I herewith transmit an exact statement of the ordnance and ordnance stores left at Brashear. There never was an invoice made of them to me by Colonel McMillan, but from the best data I can get this is correct. (See exhibit marked A.*) For statement of quartermaster's stores, see exhibit B.*
I have the honor to be, general, your most obedient servant,
JOHN A. KEITH,
HEADQUARTERS FIRST INDIANA ARTILLERY,
Port Hudson, July 16, 1863.
GENERAL: At your request I have reduced to writing and transmit herewith the statements of 3 men of my regiment of the surrender of Brashear City to the enemy, and the particulars so far as they knew. I have been unable as yet to learn how many of our men were captured. One officer, Captain F. W. Noblet, was captured at Brashear. It seems that the detachment of Captain Noblet, which could not have numbered more than 30 men, and these were divided into squads of from 5 to 8 men.

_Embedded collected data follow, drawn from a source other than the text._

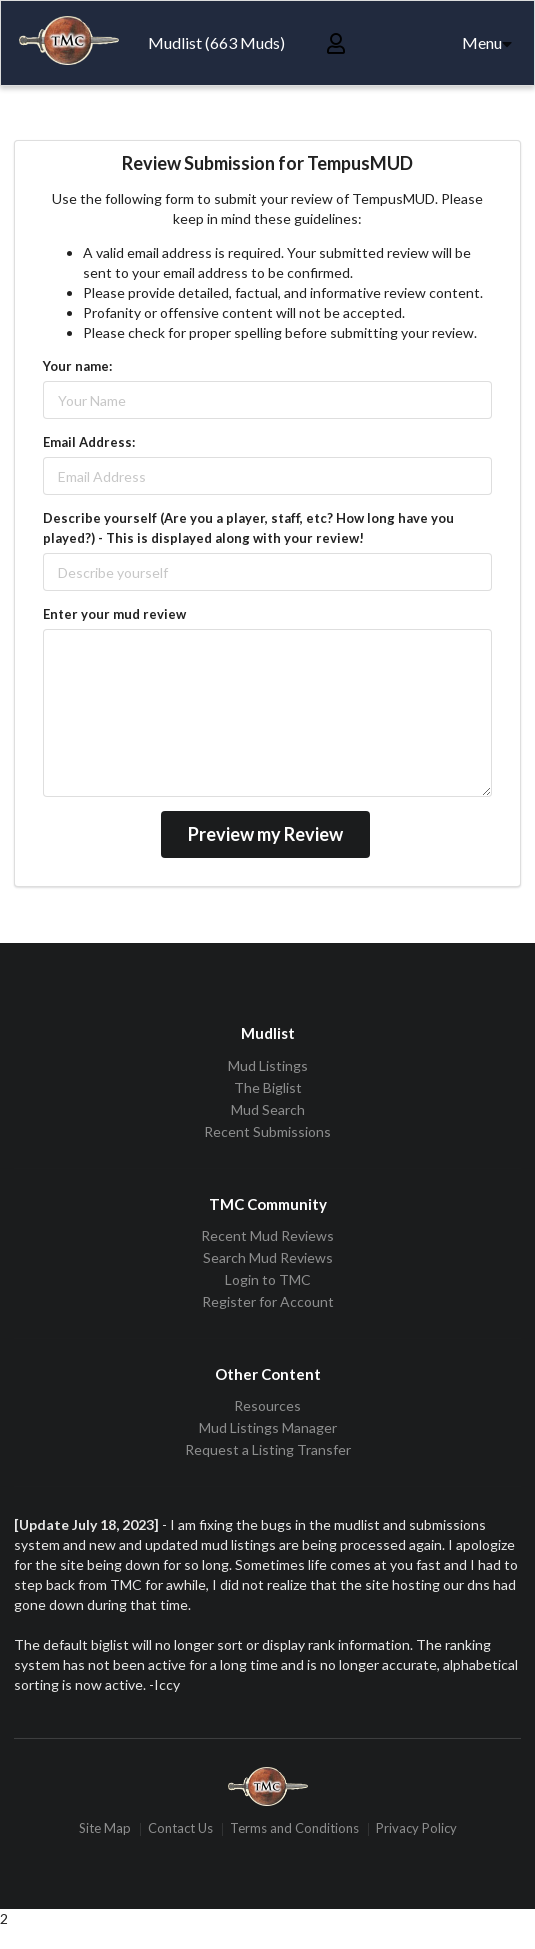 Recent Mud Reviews (267, 1236)
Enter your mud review (114, 614)
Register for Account (268, 1301)
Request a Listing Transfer (268, 1449)
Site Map (105, 1829)
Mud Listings (268, 1066)
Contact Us (180, 1829)
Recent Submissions (267, 1131)
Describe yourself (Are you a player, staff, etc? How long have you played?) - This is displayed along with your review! (248, 528)
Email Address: (89, 442)
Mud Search (268, 1109)
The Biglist (268, 1087)
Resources (267, 1406)
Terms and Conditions (294, 1829)
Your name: (77, 366)
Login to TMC (268, 1279)
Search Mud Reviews (268, 1257)
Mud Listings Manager (268, 1427)
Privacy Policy (416, 1829) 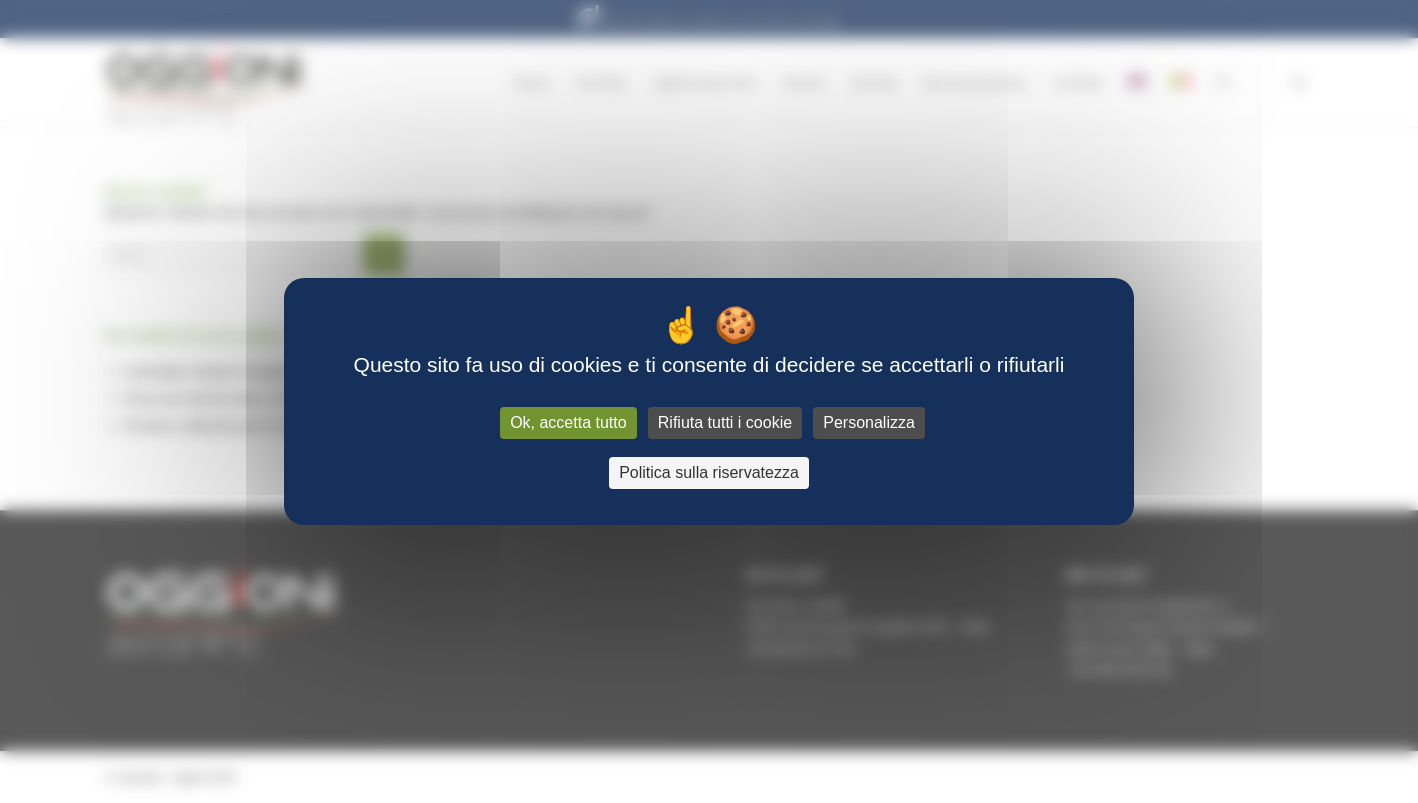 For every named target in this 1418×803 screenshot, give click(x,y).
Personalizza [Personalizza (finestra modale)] (869, 422)
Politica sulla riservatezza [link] (709, 472)
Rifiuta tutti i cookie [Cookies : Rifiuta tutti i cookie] (725, 422)
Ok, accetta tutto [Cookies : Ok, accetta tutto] (568, 422) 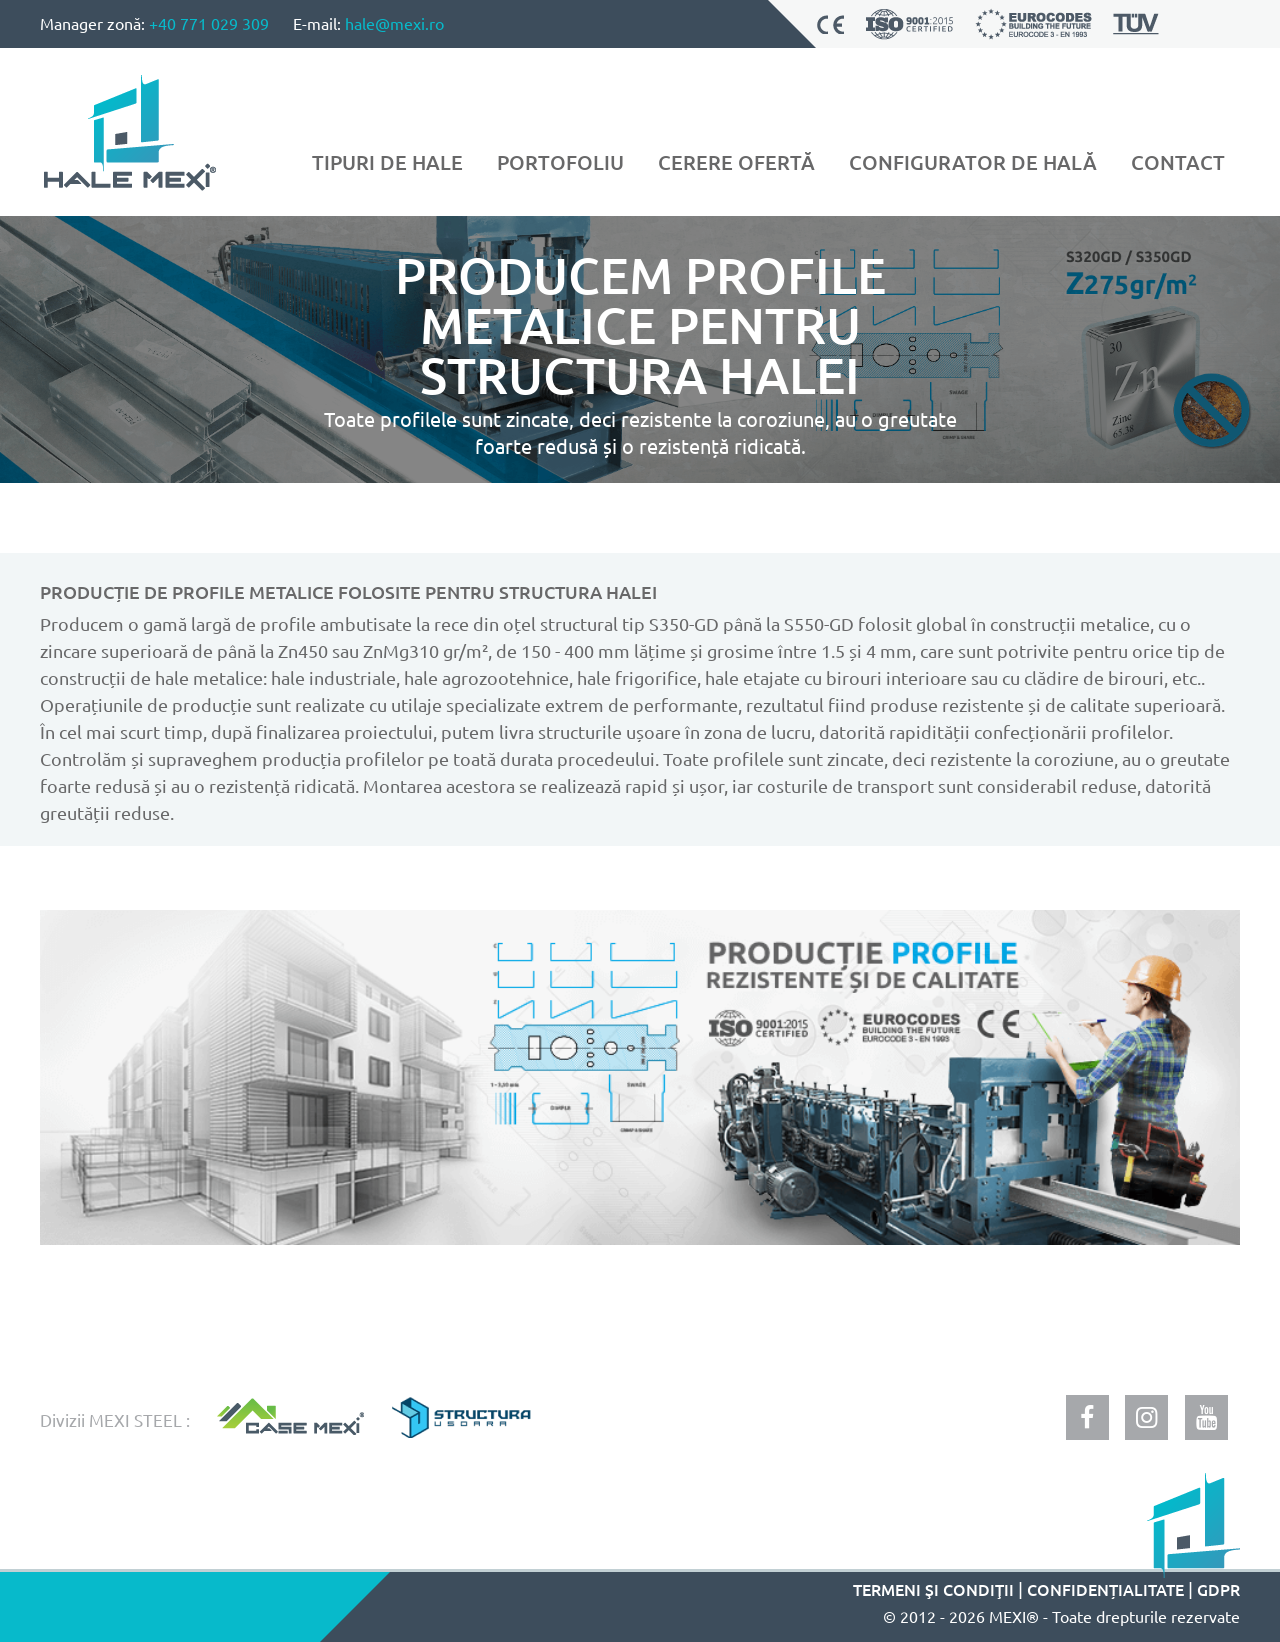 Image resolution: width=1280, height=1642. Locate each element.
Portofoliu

One detachment of about 8 men was at a small earth-work called Fort Buchanan; another of 5, with a gun, one-fourth of a mile to the left of the fort and toward the town; another in the town near the depot; another near the water-tank in the ear of the town, and about a half mile from it.
Lieutenant Sharfey had a command of about 20 or 30 men Bayou Boeuf, who repulsed the enemy on the day of the capture of Brashear, but was compelled to surrender the next day.
Lieutenant Brown, with a detachment, was at Bayou La Fourche; had an engagement, in which he lost 1 man killed and 1 wounded. This command was not captured was not captured. These different detachments make up the 136 men detached from my command at Brashear.
I have the honor to be, general, very respectfully, your obedient servant
JOHN A. KEITH,
Colonel, Commanding First Indiana Artillery.
Chief of Artillery, Nineteenth Army Corps.